** Instructions to follow **
Every line of the material that holds "tables" should be counted; give the number and nothing more.

** Extracted entries **
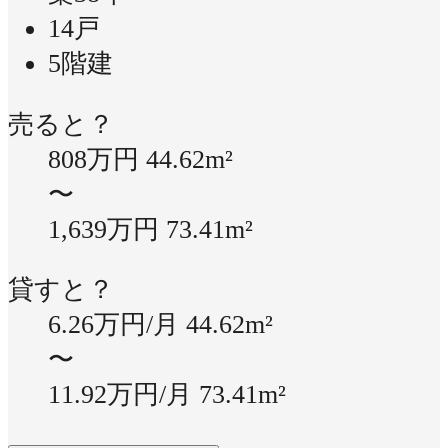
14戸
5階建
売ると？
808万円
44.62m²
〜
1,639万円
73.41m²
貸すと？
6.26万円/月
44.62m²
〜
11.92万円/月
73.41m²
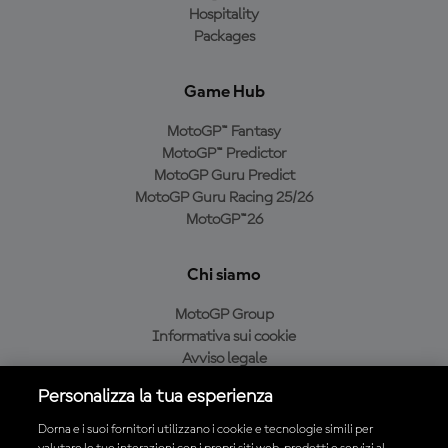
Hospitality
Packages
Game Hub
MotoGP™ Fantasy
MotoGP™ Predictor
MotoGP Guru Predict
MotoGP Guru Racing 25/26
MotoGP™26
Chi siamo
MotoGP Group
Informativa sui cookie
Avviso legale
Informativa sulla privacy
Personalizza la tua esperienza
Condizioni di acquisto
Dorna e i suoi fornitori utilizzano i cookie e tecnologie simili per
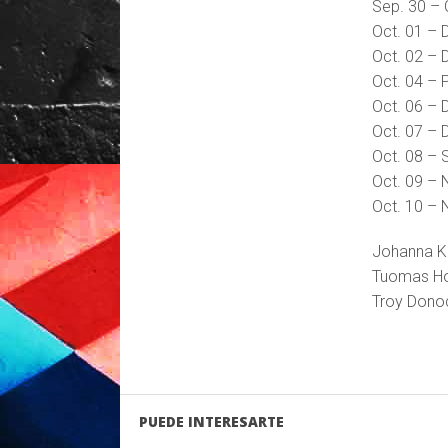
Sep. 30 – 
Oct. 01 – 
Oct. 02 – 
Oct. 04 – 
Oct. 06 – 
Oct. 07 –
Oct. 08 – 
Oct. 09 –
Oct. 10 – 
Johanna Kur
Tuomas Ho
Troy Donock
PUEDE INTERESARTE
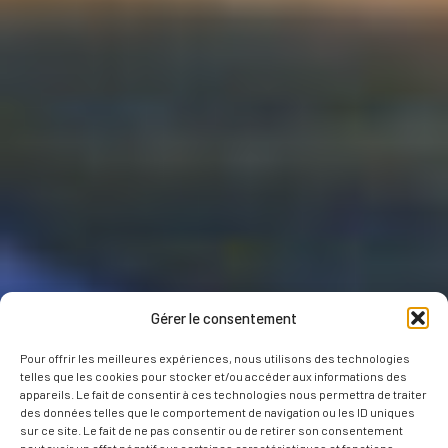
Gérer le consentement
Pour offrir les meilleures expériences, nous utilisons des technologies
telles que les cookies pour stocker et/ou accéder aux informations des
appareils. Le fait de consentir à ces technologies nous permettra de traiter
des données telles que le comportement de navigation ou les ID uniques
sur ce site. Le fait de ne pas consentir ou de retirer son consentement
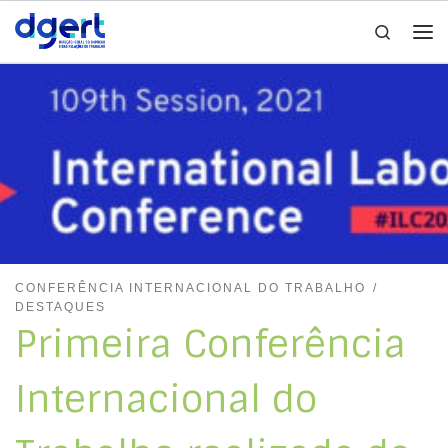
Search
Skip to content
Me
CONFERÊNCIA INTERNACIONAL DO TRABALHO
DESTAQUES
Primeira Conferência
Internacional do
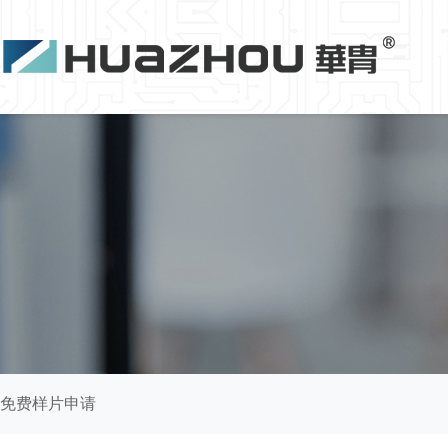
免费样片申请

...

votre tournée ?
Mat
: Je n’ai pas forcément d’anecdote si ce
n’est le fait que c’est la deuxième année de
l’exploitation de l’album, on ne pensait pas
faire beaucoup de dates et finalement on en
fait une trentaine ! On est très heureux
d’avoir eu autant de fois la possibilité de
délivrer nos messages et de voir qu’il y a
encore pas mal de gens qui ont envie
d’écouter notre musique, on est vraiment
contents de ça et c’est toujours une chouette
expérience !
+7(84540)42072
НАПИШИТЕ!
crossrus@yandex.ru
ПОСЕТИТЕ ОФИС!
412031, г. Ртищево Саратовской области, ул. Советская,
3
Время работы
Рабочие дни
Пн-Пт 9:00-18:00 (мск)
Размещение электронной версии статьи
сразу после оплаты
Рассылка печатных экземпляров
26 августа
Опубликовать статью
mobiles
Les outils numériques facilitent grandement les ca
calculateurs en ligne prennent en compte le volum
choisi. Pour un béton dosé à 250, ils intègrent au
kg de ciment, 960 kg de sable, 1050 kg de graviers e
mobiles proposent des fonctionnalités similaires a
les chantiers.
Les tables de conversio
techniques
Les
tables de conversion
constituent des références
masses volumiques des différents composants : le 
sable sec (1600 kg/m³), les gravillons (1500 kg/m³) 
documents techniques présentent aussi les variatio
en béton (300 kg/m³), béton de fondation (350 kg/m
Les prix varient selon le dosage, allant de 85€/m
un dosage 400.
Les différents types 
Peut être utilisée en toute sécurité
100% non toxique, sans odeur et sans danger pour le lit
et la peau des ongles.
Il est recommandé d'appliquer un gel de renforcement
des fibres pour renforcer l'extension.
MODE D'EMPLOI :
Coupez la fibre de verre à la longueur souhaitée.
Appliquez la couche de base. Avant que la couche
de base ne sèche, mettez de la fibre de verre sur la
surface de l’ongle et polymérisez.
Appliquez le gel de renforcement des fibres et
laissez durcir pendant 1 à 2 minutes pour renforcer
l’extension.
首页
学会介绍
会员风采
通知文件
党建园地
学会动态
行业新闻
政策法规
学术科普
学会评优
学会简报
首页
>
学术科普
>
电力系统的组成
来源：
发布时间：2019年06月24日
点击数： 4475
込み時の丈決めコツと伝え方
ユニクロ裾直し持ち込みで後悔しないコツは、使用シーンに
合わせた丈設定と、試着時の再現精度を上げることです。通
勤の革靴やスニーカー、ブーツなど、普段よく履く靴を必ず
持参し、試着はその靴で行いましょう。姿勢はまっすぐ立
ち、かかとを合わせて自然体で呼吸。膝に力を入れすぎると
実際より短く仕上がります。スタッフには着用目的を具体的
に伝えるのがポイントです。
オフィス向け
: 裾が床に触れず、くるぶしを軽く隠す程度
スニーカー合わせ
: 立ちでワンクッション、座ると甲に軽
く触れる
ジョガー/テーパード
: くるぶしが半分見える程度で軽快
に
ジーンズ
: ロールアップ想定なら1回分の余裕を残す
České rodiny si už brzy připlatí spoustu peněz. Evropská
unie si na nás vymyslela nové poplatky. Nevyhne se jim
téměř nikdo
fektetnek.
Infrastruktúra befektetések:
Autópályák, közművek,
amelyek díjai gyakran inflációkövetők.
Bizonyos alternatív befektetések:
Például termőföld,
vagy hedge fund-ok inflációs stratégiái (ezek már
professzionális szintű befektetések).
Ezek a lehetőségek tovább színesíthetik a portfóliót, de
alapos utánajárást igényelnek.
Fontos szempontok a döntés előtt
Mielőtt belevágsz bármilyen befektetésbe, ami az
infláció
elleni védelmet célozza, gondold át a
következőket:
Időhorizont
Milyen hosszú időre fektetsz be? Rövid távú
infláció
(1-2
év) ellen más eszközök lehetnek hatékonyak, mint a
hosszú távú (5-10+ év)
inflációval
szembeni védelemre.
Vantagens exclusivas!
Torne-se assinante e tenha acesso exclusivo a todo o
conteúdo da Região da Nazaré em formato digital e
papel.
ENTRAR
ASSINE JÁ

** Response box **
2